DA drops charges against publisher and lawyer who sought information on court reporter payment
A Georgia prosecutor moved to dismiss felony charges against a newspaper publisher and his lawyer last week after their controversial arrest spurred the Society for Professional Journalists to ask the state judicial ethics commission to investigate.
Publisher Mark Thomason and his lawyer, Russell Stookey, spent a night in jail after their arrest on June 24 in connection with their request for bank records of the Appalachian Circuit’s chief judge, Brenda Weaver, report Law.com and the Atlanta Journal-Constitution.
Thomason wanted to find out if Weaver had used public funds to pay a court reporter’s legal fees when he sued her for a tape recording of court proceedings and she countersued for defamation, the Atlanta Journal-Constitution reported in this prior column. The defamation claim was based on a story questioning whether the court reporter’s transcript was accurate. The court reporter’s lawyer is now a judge who is a colleague of Weaver’s.
At first Thomason tried to obtain the payment information with a public records request. “When that didn’t work,” the Journal-Constitution wrote, Thomason “got inventive and used a subpoena from ongoing litigation to demand the records from a bank.”

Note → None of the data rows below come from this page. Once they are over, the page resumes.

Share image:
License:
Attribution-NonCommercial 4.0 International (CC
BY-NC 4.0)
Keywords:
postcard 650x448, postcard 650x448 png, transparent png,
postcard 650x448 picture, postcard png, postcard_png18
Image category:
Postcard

Thomason was charged with making a false statement for his claim in the records request that some checks may have been “cashed illegally,” according to the Journal-Constitution and the Associated Press. Both Thomason and Stookey were charged with identity fraud and attempted identity fraud; the indictment claimed they intended to “unlawfully appropriate” banking information belonging to Weaver, according to AP.

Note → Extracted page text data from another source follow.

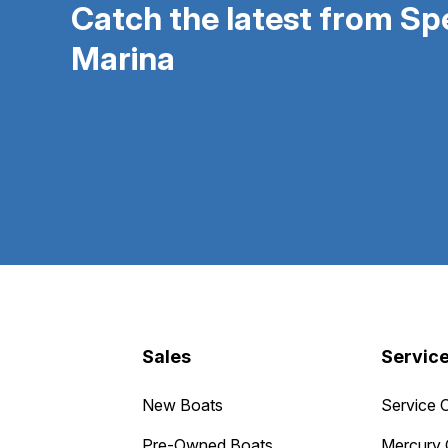
Catch the latest from S
Marina
Sales
Servic
New Boats
Service 
Pre-Owned Boats
Mercury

The prosecutor’s motion to drop charges included a letter from Weaver that she was concerned because she never got the required notice of the attempt to obtain banking records, and a copy of the subpoena posted on the internet had her checking account number and routing number still visible.
The SPJ’s request for an inquiry for the Judicial Qualifications Commission asked that its chief step aside in any investigation. The commission is led by Brenda Weaver.